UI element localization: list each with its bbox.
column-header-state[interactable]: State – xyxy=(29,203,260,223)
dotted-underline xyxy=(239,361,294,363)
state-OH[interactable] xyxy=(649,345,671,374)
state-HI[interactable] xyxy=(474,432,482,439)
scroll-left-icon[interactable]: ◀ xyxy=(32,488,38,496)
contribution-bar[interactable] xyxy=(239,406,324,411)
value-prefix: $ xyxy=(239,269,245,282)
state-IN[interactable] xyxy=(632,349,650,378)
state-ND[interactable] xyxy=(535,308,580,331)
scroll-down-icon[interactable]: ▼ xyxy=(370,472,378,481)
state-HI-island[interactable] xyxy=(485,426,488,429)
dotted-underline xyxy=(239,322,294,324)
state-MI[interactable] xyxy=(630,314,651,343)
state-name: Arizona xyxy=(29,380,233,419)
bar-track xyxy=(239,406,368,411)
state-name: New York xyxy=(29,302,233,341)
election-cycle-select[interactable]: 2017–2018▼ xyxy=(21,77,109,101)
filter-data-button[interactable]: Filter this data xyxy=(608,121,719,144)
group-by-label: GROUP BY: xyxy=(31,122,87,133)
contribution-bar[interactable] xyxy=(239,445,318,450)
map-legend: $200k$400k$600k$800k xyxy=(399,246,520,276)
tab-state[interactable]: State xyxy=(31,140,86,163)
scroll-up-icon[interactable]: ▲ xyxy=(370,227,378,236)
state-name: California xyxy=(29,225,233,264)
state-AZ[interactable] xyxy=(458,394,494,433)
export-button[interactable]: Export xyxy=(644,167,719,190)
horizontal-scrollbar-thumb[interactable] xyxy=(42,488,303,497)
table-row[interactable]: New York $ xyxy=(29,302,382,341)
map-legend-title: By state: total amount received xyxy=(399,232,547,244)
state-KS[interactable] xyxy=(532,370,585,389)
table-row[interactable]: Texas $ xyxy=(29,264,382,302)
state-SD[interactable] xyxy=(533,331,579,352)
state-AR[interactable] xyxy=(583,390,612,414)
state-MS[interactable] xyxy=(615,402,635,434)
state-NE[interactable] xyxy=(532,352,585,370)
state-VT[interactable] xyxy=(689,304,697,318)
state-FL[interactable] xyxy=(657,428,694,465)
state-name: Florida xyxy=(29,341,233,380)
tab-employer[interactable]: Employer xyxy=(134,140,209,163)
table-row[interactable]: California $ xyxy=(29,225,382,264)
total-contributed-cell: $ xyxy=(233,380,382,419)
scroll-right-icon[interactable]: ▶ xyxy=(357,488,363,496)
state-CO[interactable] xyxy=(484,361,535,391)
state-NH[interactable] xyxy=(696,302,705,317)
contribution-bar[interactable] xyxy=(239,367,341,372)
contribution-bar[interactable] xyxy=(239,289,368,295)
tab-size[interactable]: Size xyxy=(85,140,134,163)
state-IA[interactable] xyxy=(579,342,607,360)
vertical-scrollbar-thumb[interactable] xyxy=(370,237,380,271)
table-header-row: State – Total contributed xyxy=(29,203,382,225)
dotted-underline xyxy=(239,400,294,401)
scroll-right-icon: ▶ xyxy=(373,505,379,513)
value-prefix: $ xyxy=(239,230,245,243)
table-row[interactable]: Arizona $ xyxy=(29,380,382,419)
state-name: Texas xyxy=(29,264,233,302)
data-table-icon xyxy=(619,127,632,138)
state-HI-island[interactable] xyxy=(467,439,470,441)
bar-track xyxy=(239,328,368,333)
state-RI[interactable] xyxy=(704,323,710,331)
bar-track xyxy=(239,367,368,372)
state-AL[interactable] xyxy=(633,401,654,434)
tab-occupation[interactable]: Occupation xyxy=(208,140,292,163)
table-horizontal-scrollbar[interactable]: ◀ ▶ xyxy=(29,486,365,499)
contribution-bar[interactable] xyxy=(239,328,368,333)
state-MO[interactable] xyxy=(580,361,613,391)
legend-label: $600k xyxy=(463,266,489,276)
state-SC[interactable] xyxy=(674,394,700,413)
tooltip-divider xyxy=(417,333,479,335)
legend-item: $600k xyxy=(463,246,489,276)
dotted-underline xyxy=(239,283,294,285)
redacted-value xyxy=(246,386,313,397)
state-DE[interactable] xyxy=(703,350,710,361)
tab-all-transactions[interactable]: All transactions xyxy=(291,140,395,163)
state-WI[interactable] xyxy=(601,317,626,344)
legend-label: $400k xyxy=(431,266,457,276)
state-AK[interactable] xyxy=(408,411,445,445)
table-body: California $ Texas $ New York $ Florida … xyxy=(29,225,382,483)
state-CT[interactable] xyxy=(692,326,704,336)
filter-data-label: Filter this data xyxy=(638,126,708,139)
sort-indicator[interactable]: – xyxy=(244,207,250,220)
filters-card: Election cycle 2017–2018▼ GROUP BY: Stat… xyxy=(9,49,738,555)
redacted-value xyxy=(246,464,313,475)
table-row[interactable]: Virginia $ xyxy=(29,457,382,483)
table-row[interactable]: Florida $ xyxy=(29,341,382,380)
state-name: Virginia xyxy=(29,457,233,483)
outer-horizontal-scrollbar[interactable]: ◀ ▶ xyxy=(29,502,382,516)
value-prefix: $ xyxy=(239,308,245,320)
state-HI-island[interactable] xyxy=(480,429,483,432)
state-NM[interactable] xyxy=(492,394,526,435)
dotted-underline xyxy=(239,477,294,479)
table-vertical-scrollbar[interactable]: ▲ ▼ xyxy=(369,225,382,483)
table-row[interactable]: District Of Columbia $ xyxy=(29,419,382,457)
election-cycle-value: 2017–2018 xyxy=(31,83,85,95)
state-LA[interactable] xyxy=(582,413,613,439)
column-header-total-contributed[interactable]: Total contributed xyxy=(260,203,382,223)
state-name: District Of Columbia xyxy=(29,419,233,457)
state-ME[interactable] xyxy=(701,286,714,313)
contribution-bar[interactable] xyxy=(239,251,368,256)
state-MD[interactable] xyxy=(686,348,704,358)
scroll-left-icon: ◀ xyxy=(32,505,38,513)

══════════════════════════════

- Task -
Check every line of the listing above for the string "contribution", and give the number of lines that have it, nothing more.

- Answer to the problem -
6